By cancelling in-progress jobs, this setting prevents overlapping or redundant deployments, preserving system stability.

Testing Your Workflows

Since GitHub Actions cannot be fully tested locally, use branches to verify workflow configurations. Test with manual triggers when necessary and monitor the Actions tab for any issues.

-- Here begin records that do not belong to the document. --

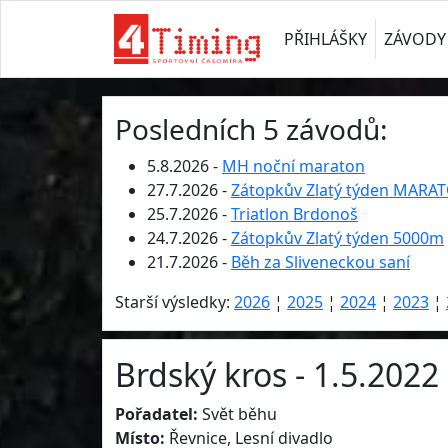
PŘIHLÁŠKY
ZÁVODY
Posledních 5 závodů:
5.8.2026 -
MH noční maraton
27.7.2026 -
Zátopkův Zlatý týden MARA
25.7.2026 -
Triatlon Brdonoš
24.7.2026 -
Zátopkův Zlatý týden 5000m
21.7.2026 -
Běh za Sliveneckou saní
Starší výsledky:
2026
¦
2025
¦
2024
¦
2023
¦
Brdský kros - 1.5.2022
Pořadatel:
Svět běhu
Místo:
Řevnice, Lesní divadlo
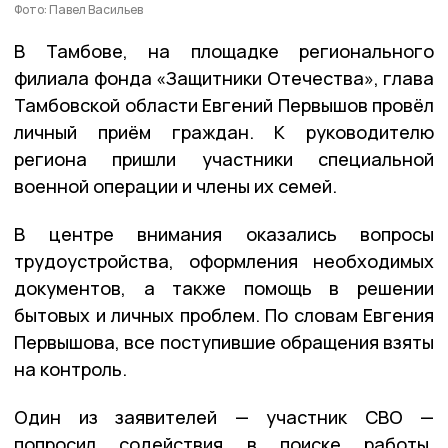
Фото: Павел Васильев
В Тамбове, на площадке регионального
филиала фонда «Защитники Отечества», глава
Тамбовской области Евгений Первышов провёл
личный приём граждан. К руководителю
региона пришли участники специальной
военной операции и члены их семей.
В центре внимания оказались вопросы
трудоустройства, оформления необходимых
документов, а также помощь в решении
бытовых и личных проблем. По словам Евгения
Первышова, все поступившие обращения взяты
на контроль.
Один из заявителей — участник СВО —
попросил содействия в поиске работы.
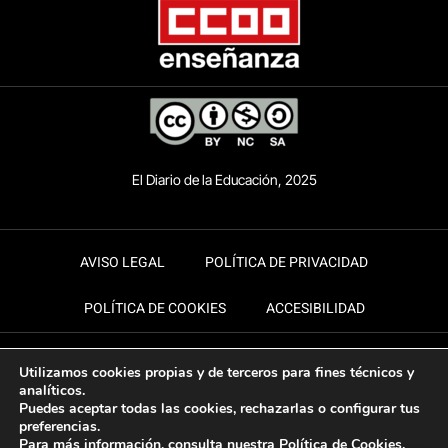
El Diario de la Educación, 2025
AVISO LEGAL
POLÍTICA DE PRIVACIDAD
POLÍTICA DE COOKIES
ACCESIBILIDAD
Utilizamos cookies propias y de terceros para fines técnicos y
analíticos.
Puedes aceptar todas las cookies, rechazarlas o configurar tus
preferencias.
Para más información, consulta nuestra
Política de Cookies
.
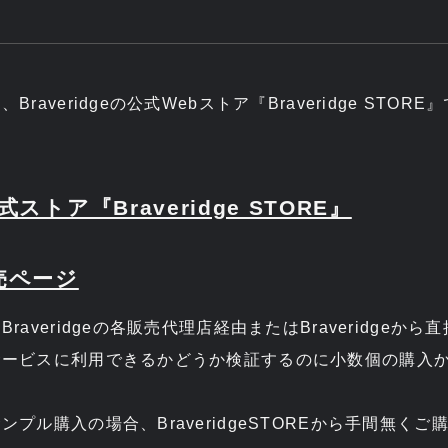
raveridgeの公式Webストア『Braveridge STO
公式ストア『Braveridge STORE』
売ページ
raveridgeの各販売代理店経由またはBraveridgeか
サービスに利用できるかどうか検証するのに小数個の購入
プル購入の場合、BraveridgeSTOREから手間無く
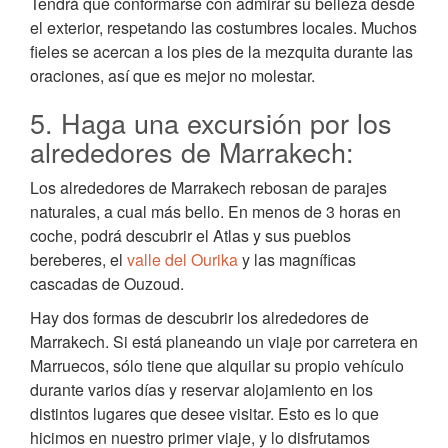
Tendrá que conformarse con admirar su belleza desde
el exterior, respetando las costumbres locales. Muchos
fieles se acercan a los pies de la mezquita durante las
oraciones, así que es mejor no molestar.
5. Haga una excursión por los
alrededores de Marrakech:
Los alrededores de Marrakech rebosan de parajes
naturales, a cual más bello. En menos de 3 horas en
coche, podrá descubrir el Atlas y sus pueblos
bereberes, el
valle del Ourika
y las magníficas
cascadas de Ouzoud.
Hay dos formas de descubrir los alrededores de
Marrakech. Si está planeando un viaje por carretera en
Marruecos, sólo tiene que alquilar su propio vehículo
durante varios días y reservar alojamiento en los
distintos lugares que desee visitar. Esto es lo que
hicimos en nuestro primer viaje, y lo disfrutamos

Security and Best Practices

• Secret Management: Store sensitive data in GitHub Secrets.
• SSH Handling: Use ssh-agent for secure key management.
• Concurrency Controls: Prevent conflicting deployments with concurrency settings.
• Explicit Permissions: Only enable necessary permissions for each workflow.

Acknowledgments

Thanks to Igor Alexandrov for developing Kamal GitHub Actions, simplifying the automation of Linkarooie’s deployment.

This guide aligns with your working setup, ensuring a consistent and streamlined deployment process using Kamal and GitHub Actions. With this setup, you can focus on development, knowing that your code is deployed reliably and securely.